A SpaceX Dragon cargo ship arrived at the International Space Station today (Dec. 7) to deliver vital supplies for NASA and try something brand-new: park itself without the help of astronauts.

The private spaceflight company used a Falcon 9 rocket to launch CRS-21, the first flight to use the upgraded version of its Dragon cargo spacecraft, to the space station Sunday (Dec. 6) from NASA's Kennedy Space Center in Florida. The vehicle autonomously docked with the orbiting laboratory today at 1:40 p.m. EST (1840 GMT), parking at the zenith, or space-facing, side of the station's Harmony module. 

Docking was delayed 10 minutes due to spotty communications with ground controllers during the last leg of the Dragon's trip.

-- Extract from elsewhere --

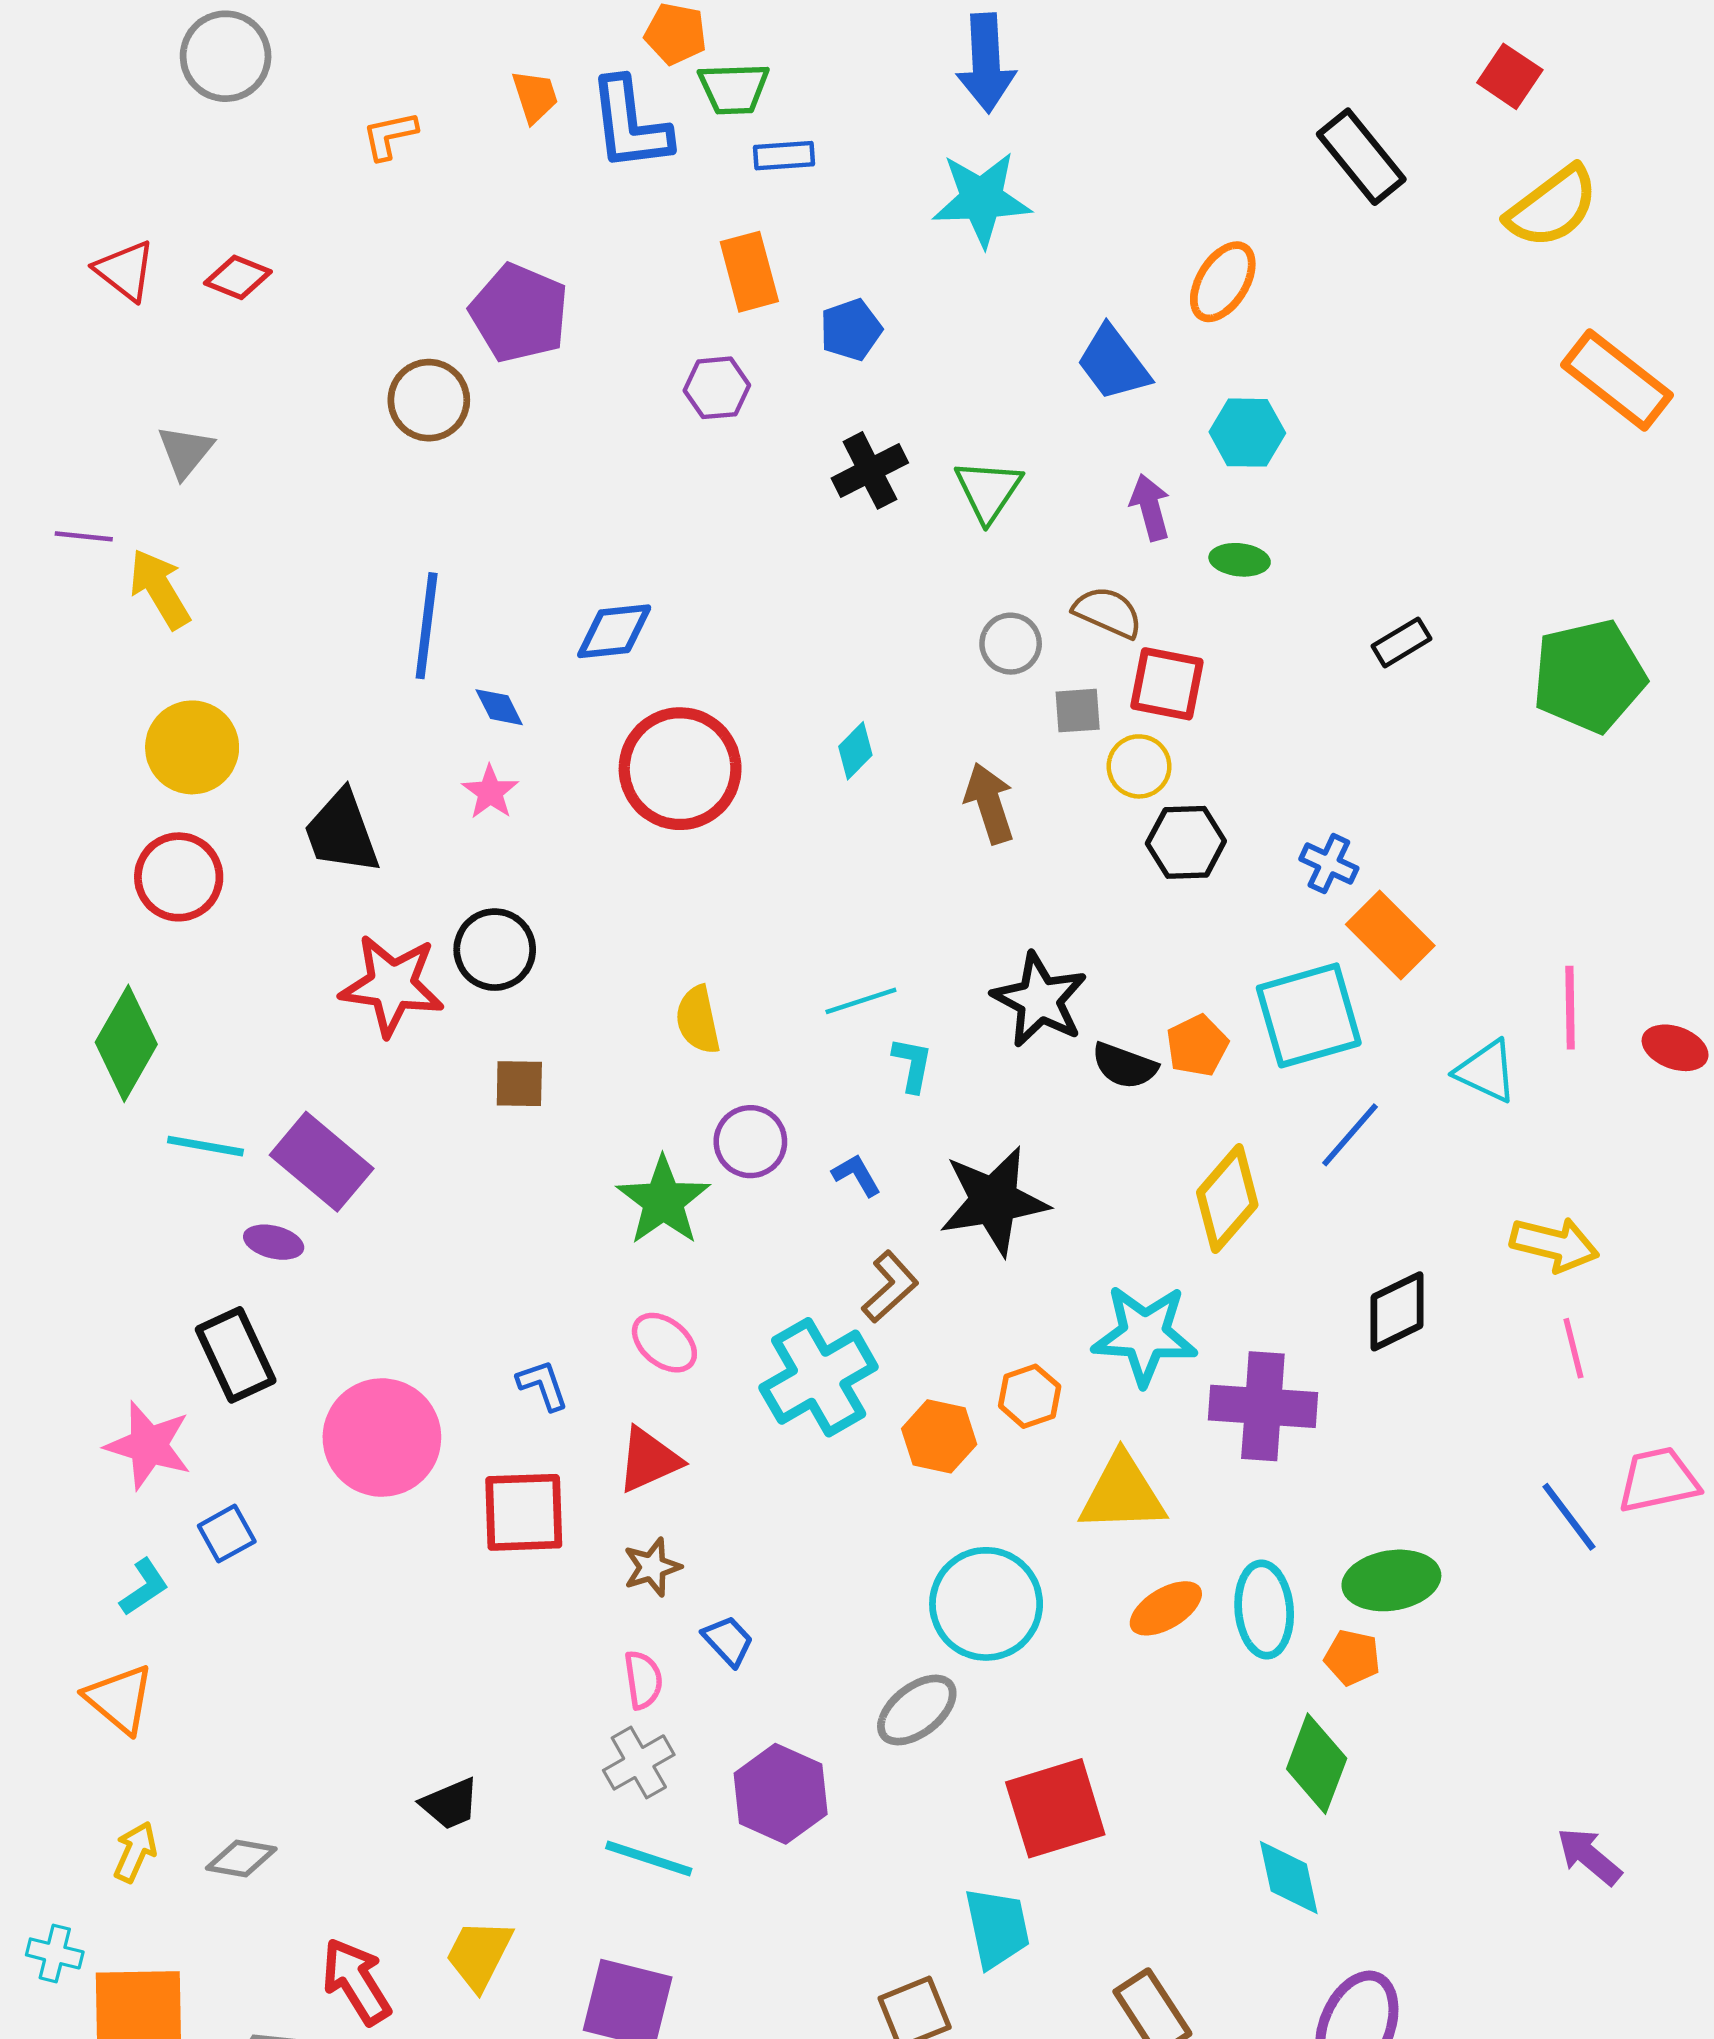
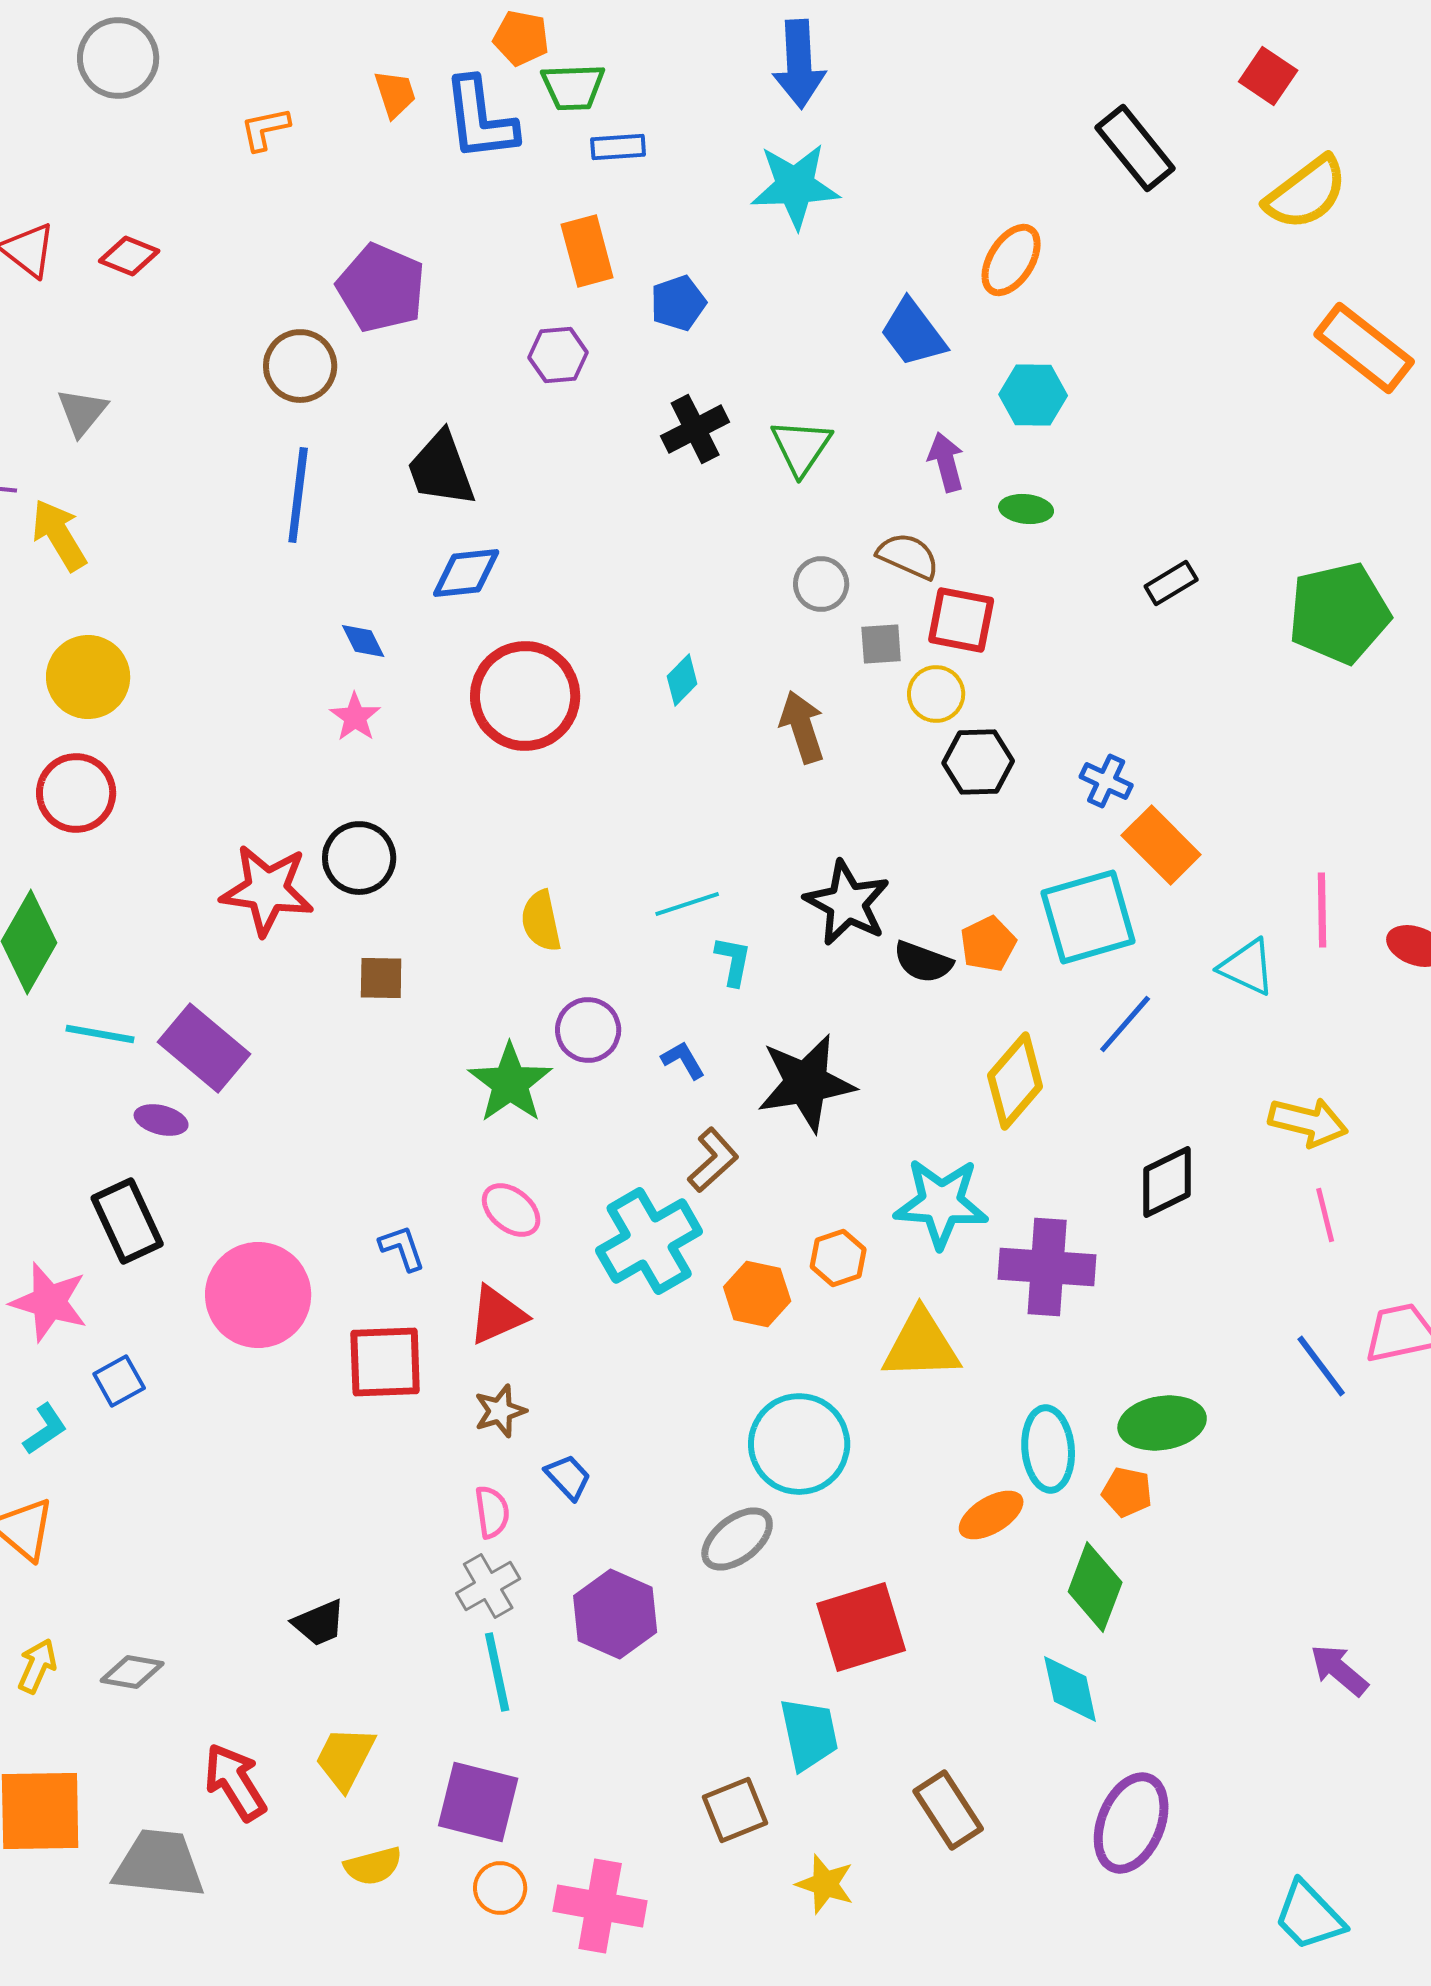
blue line: (427, 626) -> (298, 495), moved
black trapezoid: (342, 832) -> (441, 469), moved
orange ellipse: (1166, 1608) -> (991, 1515), moved
cyan line: (649, 1859) -> (497, 1672), turned 60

At the time of docking, the station was orbiting about 268 miles (431 kilometers) above the southern Indian Ocean, near Australia.  

"The Cargo Dragon has officially made it to the International Space Station," NASA spokesman Gary Jordan said during a live webcast of the docking. "Hatches are expected to be opened later today for that first access to some of the incredible science that is on board."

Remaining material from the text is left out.